= German underground horror =

Film genre

German underground horror is a subgenre of the horror film, which has achieved cult popularity since first appearing in the mid-1980s. Horror films produced by the German underground scene are usually trademarked by their intensity, taking on topics that are culturally taboo such as rape, necrophilia, and extreme violence.

== History of German underground horror ==

In an attempt to shed its violent image, horror films were very rarely made in Germany after the fall of the Third Reich. Movies such as Horrors of Spider Island, The Blood Demon, and The Head were filmed and released in the decades following World War II, but to very little success.

In 1987, filmmaker Jörg Buttgereit wrote and directed Nekromantik. Two years later, amateur filmmaker Andreas Schnaas made the movie Violent Shit for a reported $2000. Released as Germany's first direct-to-video film, it was a modest hit amongst fans of independent horror. Both films were banned by the German government, but their popularity influenced other filmmakers such as Olaf Ittenbach to bring Germany's underground horror film scene further into the media spotlight.

Since then, many other filmmakers have emerged from the German underground horror scene, including Uwe Boll and Timo Rose.
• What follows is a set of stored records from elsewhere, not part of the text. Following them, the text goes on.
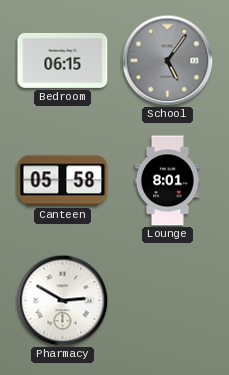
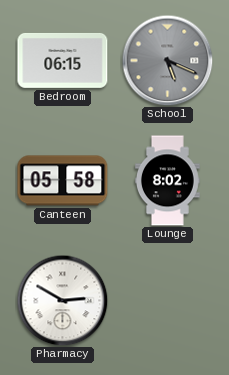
School: 5:06 -> 5:19
Lounge: 8:01 -> 8:02
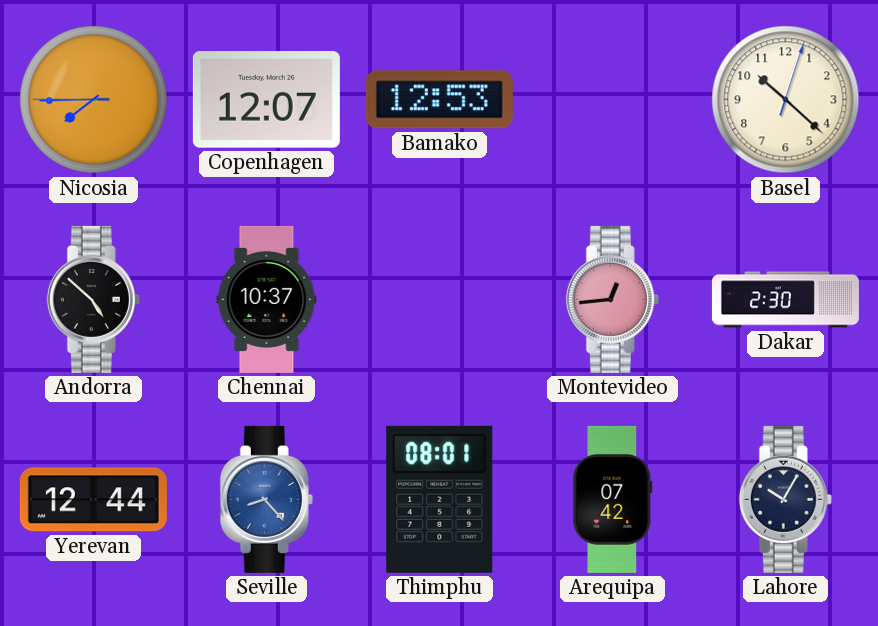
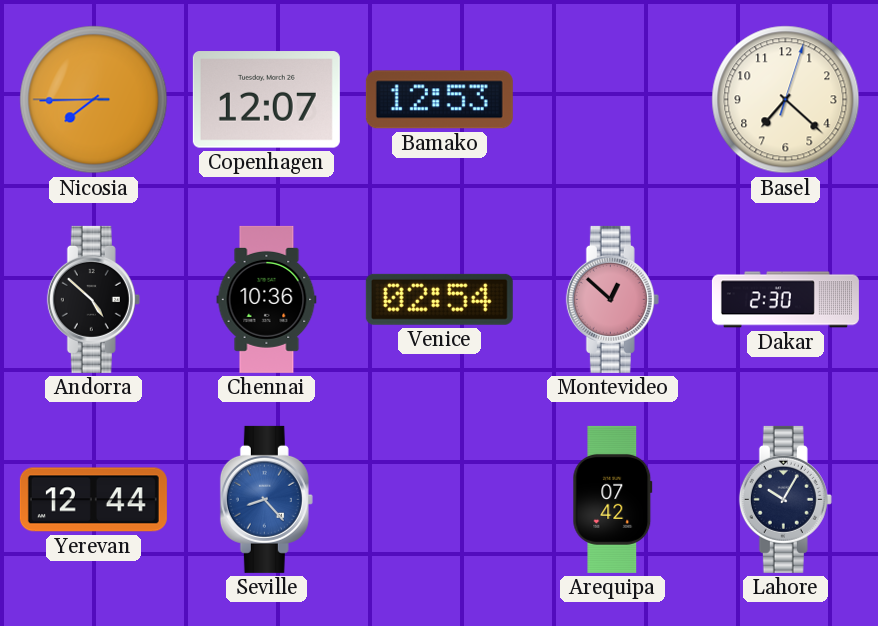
Basel: 10:22 -> 7:22
Chennai: 10:37 -> 10:36
Venice: none -> 02:54
Montevideo: 12:44 -> 12:52
Thimphu: 08:01 -> none
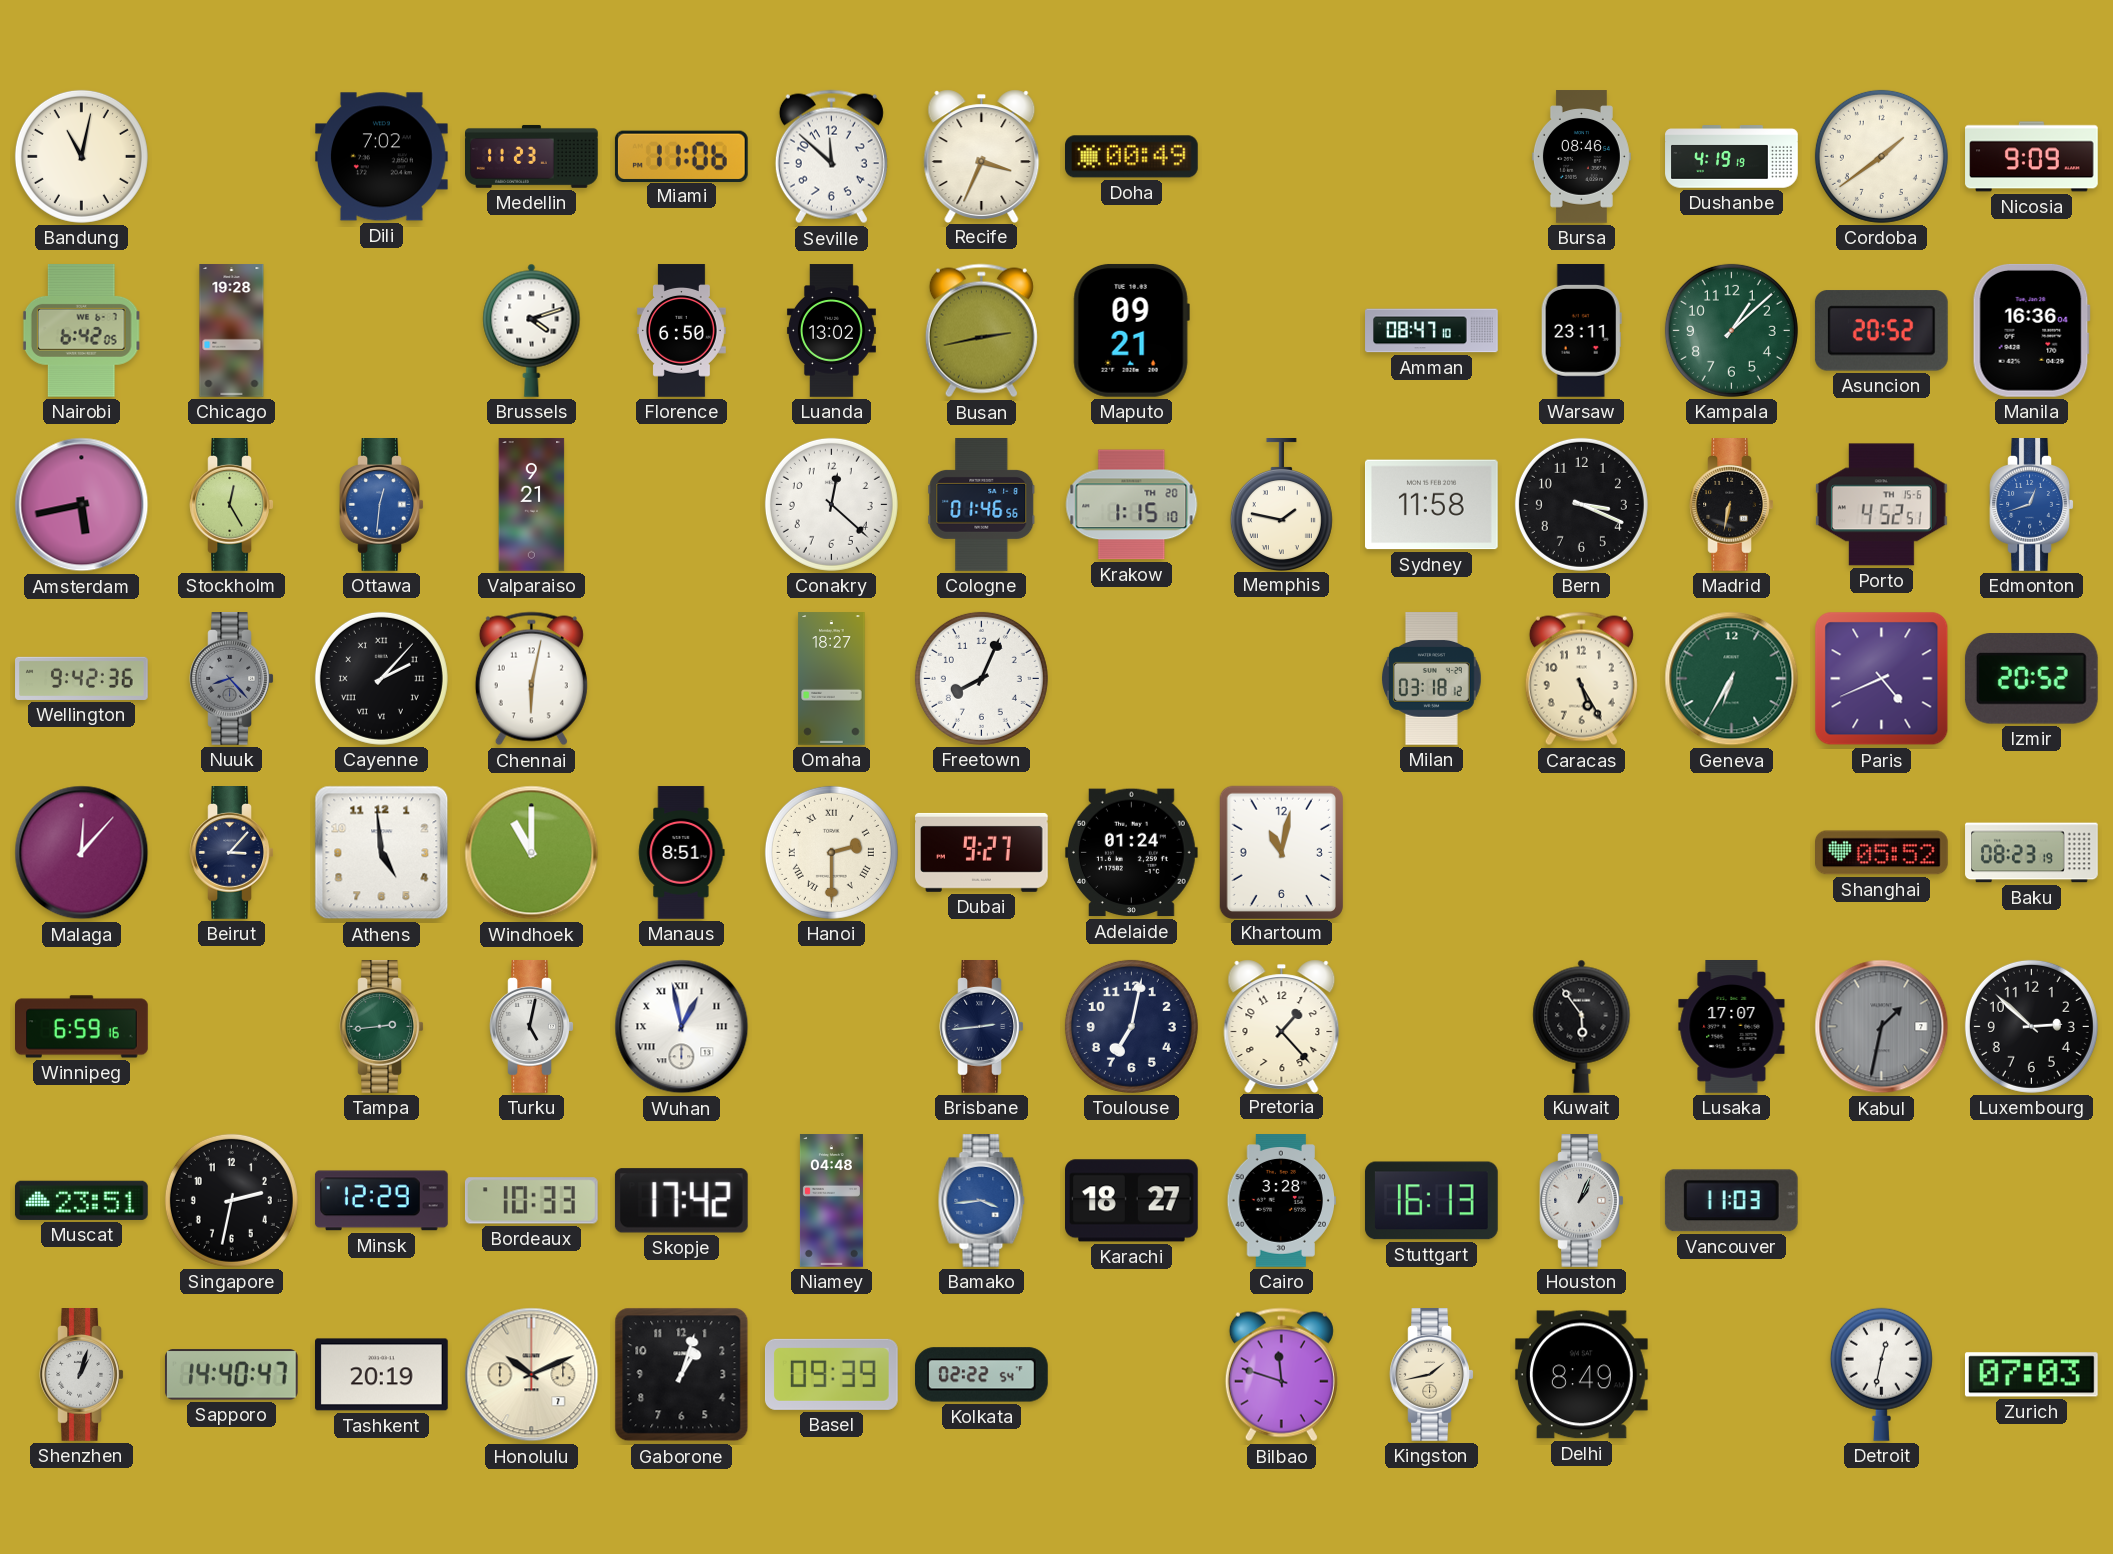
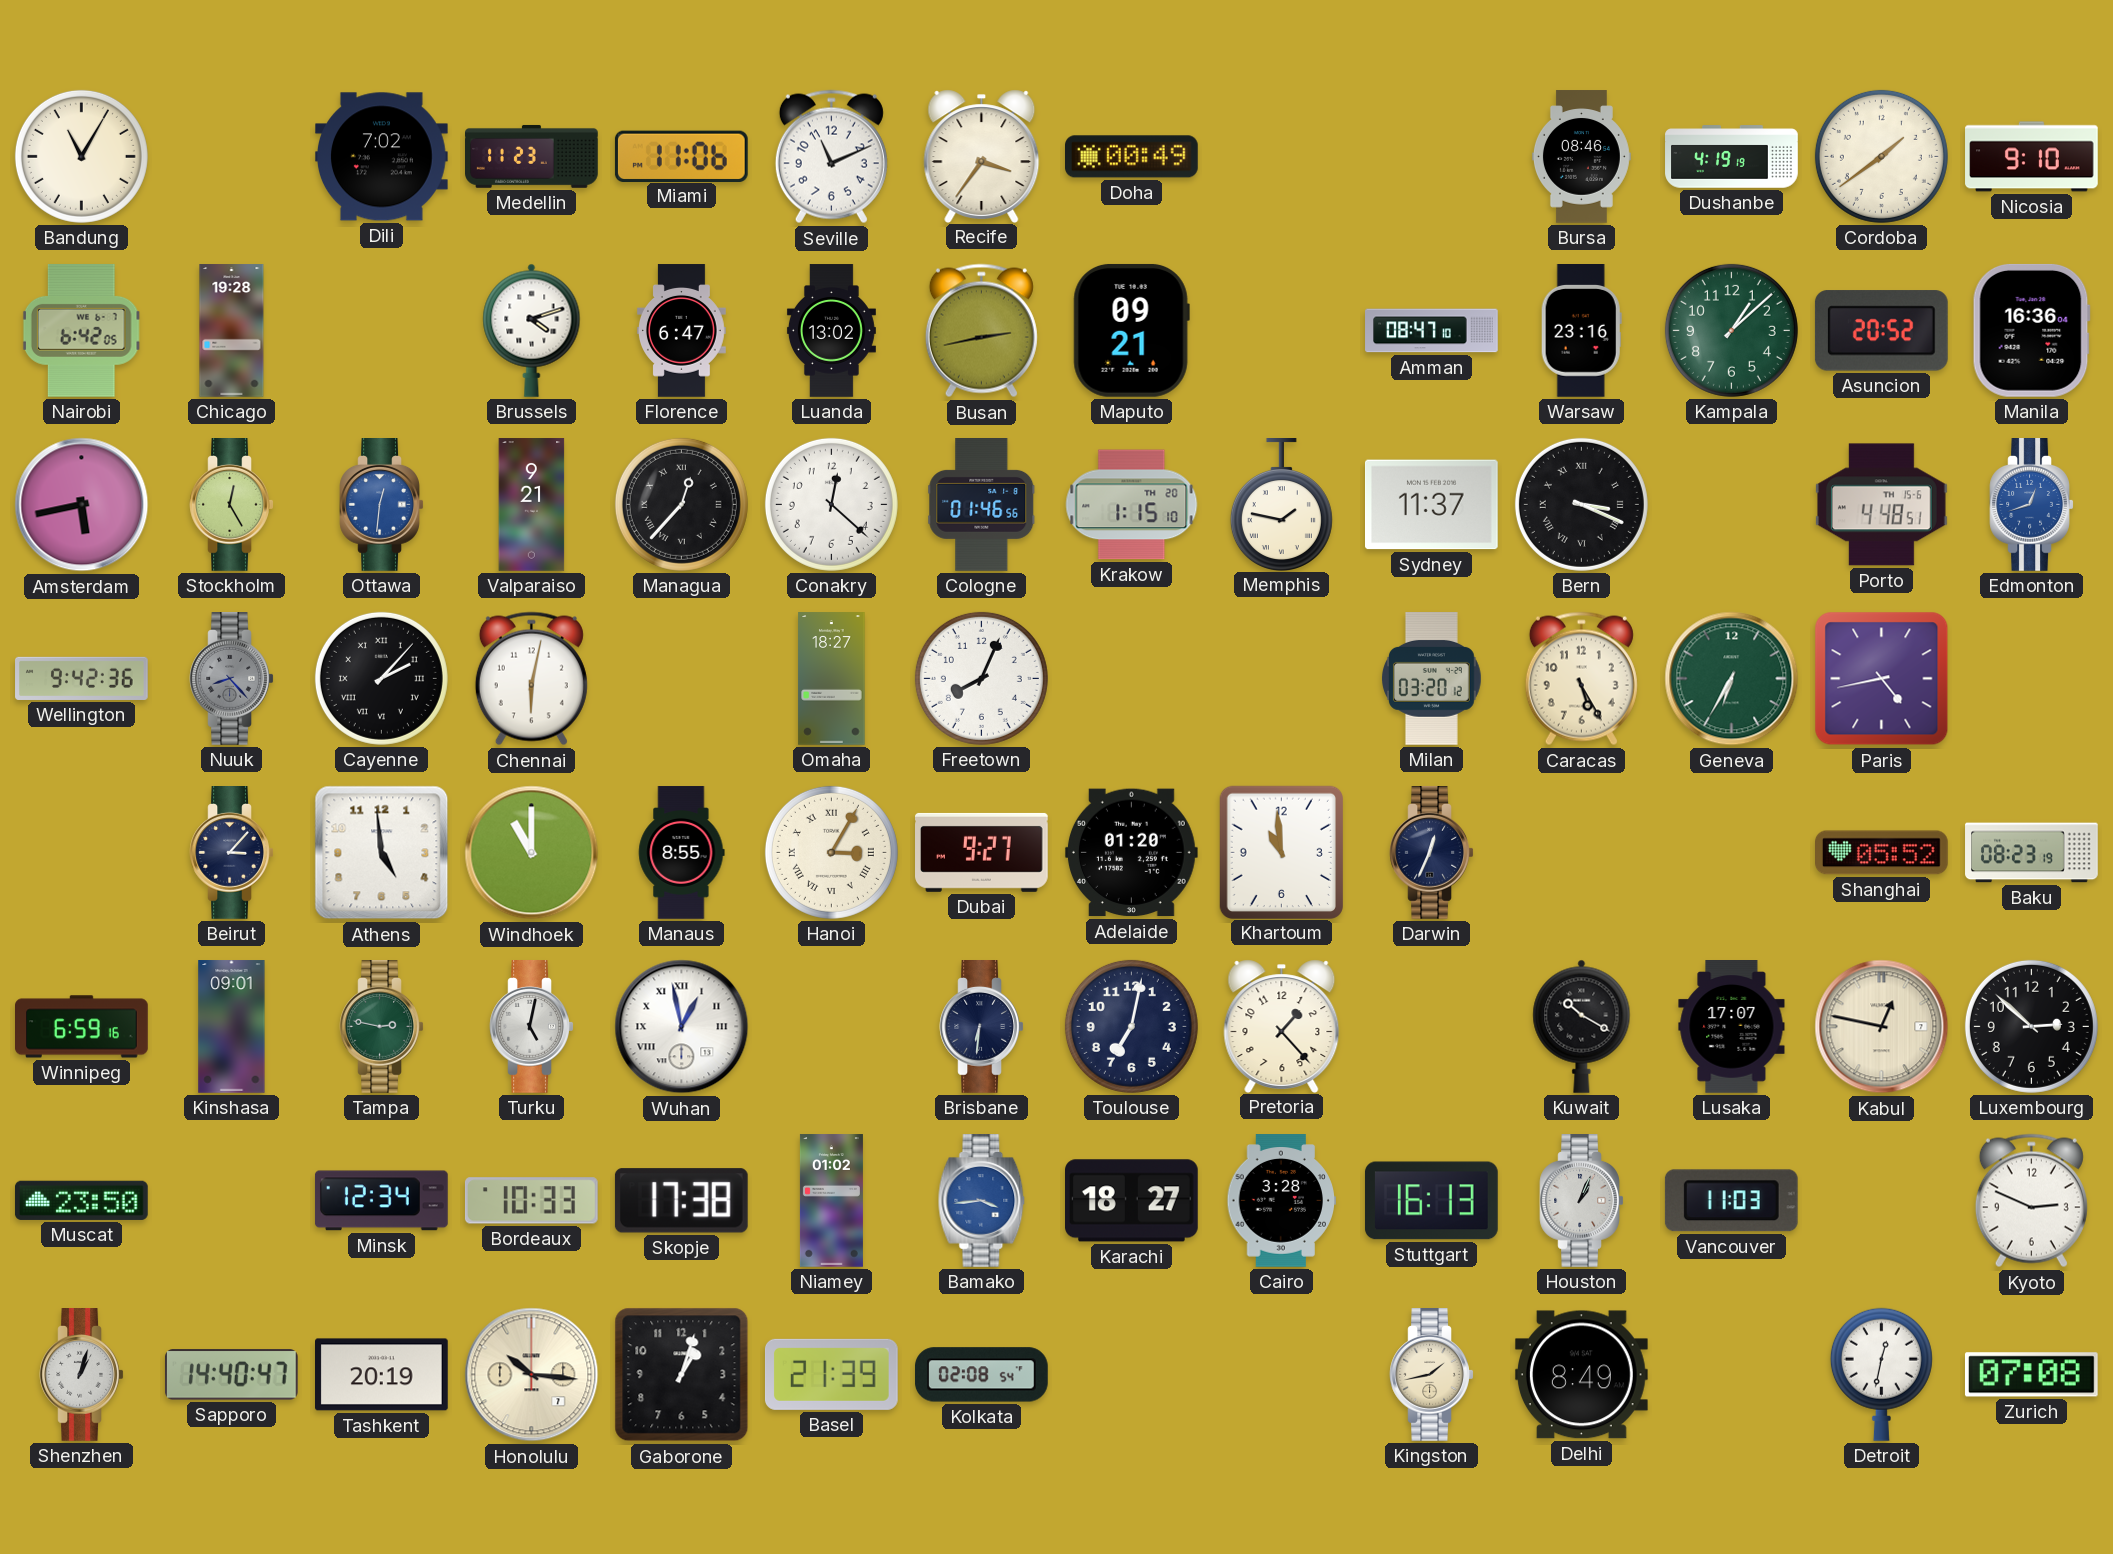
Bandung: 11:02 -> 11:05
Seville: 11:52 -> 11:11
Recife: 3:34 -> 3:36
Nicosia: 9:09 -> 9:10
Florence: 6:50 -> 6:47
Warsaw: 23:11 -> 23:16
Managua: none -> 12:37
Sydney: 11:58 -> 11:37
Bern numerals: Arabic -> Roman
Madrid: 6:32 -> none
Porto: 4:52 -> 4:48
Milan: 03:18 -> 03:20
Paris: 4:41 -> 4:43
Izmir: 20:52 -> none
Malaga: 12:07 -> none
Manaus: 8:51 -> 8:55
Hanoi: 2:30 -> 3:05
Adelaide: 01:24 -> 01:20
Khartoum: 11:02 -> 10:59
Darwin: none -> 12:34
Kinshasa: none -> 09:01
Tampa: 2:44 -> 2:47
Brisbane: 2:44 -> 6:31
Kuwait: 5:54 -> 10:20
Kabul: 1:32 -> 12:47
Kabul dial: grey -> cream
Muscat: 23:51 -> 23:50
Singapore: 2:32 -> none
Minsk: 12:29 -> 12:34
Skopje: 17:42 -> 17:38
Niamey: 04:48 -> 01:02
Kyoto: none -> 2:49
Honolulu: 10:11 -> 10:16
Basel: 09:39 -> 21:39
Kolkata: 02:22 -> 02:08
Bilbao: 11:48 -> none
Zurich: 07:03 -> 07:08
Uwe Boll is notable as the only underground German director who has gone on to a career in big budget cinema.

== Legality in Germany ==

Films that glorify violence are not technically illegal in Germany, but titles (meaning a specific medium) can be "confiscated" (beschlagnahmt) by courts. However, the term is very misleading, because private possession is completely legal (excluding only child and youth pornography, although no film of the horror genre with this content is currently known).

But handing out or advertising such a medium to minors is a criminal offense. Distribution and making available to the public is also punishable, although "distribution" is not to be understood in the conventional sense. Legal commentaries on this law explain that distribution (sale, gifting, etc.) for personal use within a small, controllable group of people does not fall under the term "distribution", provided no further distribution of the medium is intended. Film exchange fairs with separate adult areas for booths selling restricted movies are therefore possible and are regularly organized in Germany.

Production, purchase, delivery, keeping in stock, offering, advertising, importing or exporting are only permitted as long as they do not serve the above-mentioned prohibited purposes.

Popular examples of "confiscated" movies are Braindead, Halloween II, The Beyond, City of the Living Dead, Cannibal Holocaust, I Spit on Your Grave 2, Wrong Turn 5: Bloodlines, Day of the Dead and Hobo with a Shotgun.

== Ratings' effect on German underground horror ==

Once a film has been rated by the German ratings board, that is its rating for both cinema and video releases. It is legal to have two versions of a film. Often, there is a cut "FSK 16" version (equivalent to the R-rating by the MPAA) released in cinemas and an uncut "FSK 18" version (equivalent to an NC-17 rating) on video. Films rated "FSK 18" are not stocked by all video shops, which affects rentals of violent German horror.

In Germany, there is also a category above "FSK 18" entitled "indiziert" or "on the index". "Indizierte" films are treated the same way as pornography. Distribution companies, cinemas, and video shops cannot advertise these films, nor can they be openly on display—unless a shop is open to "adults only". However, it is legal to sell and buy such material. Many video rental stores have back rooms or basements for such merchandise.

Examples of "indizierte" films include Cannibal Ferox, Cannibal Holocaust, Last House on the Left, From Dusk till Dawn, and Dario Argento's Profondo Rosso (Deep Red). Several of these films were released uncut in Germany, but were subject to the limitations listed. Others were edited and then released as "indiziert".